The Swiss National Science Foundation have developed a new method of conducting the seismic monitoring of glaciers using optical fibres.
Glaciers are constantly moving, and they therefore need monitoring to improving our understanding of their development and to predict their risks. Now, researchers use satellite images to learn more about the development of glaciers.
By listening to glaciers from inside, seismology allows scientists to understand their movements with greater accuracy. However, because seismometers are difficult to install in glacial areas, seismic monitoring coverage of glaciers is minimal.
In a recent study, Fabian Walter, Swiss National Science Foundation professor at ETH Zurich, demonstrated that it is also possible to monitor glaciers using optical fibres. Not only are the fibres easier to install than seismometers, they also offer more measuring points. They thus represent a way of extending seismic monitoring coverage in areas that are difficult to access.
Extending the reach of seismic monitoring
The results of Walter’s study was recently published in the journal Nature Communications. His study took place at an altitude of 2,500 metres on the Rhone Glacier in the extreme north-east of the canton of Valais.
For five days during March 2019, two teams led by Fabian Walter and Andreas Fichtner, a specialist in seismology and wave physics at ETH Zurich, recorded micro-earthquakes using a one kilometre fibre optic cable installed a few centimetres within the snow cover on the glacier surface.
Distributed acoustic sensing was used to record disturbances in the optical signal – the result of seismic events within the glacier – at regular intervals of several metres along the cable. The recordings were converted into seismograms.
Walter states that having a much larger number of sensors across the same monitoring area meant that the data obtained in the study contained more information than those from seismometers, particularly as regards localising rockfalls and icequakes.
The cable used in this study delivered a better understanding of the movements by which the glacier moves. The jerking movements discovered in this study are known to occur in the ice sheets of Greenland and the Antarctic, but this was the first time their existence was verified in the Alps.

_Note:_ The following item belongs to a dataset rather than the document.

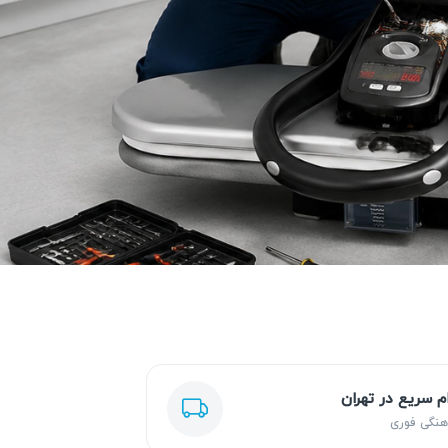
ام سریع در تهران
هنگی فوری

Getting to the core of glacier monitoring
Optical fibres are currently being used to monitor earthquakes in certain settings, however icequake specialist Walter is one of the first scientists to work with this technology on glaciers.
“There are other teams already working on the subject – in Alaska, for example – because fibre optic technology offers benefits in this type of challenging environment,” explains the researcher, who conducted his study in partnership with the Swiss Seismological Service at ETH Zurich. “Whereas it often takes several hours to install a seismological station capable of covering only a tiny part of a glacier, all we have to do now is lay out the cable and we have hundreds of sensors. In theory, the technology enables us to cover and monitor entire glaciers.”
The fibre optic cable used in this study also yields additional information, such as details of the composition of the ice. It also enables scientists to measure ice deformation rates and understand the process by which crevasses form.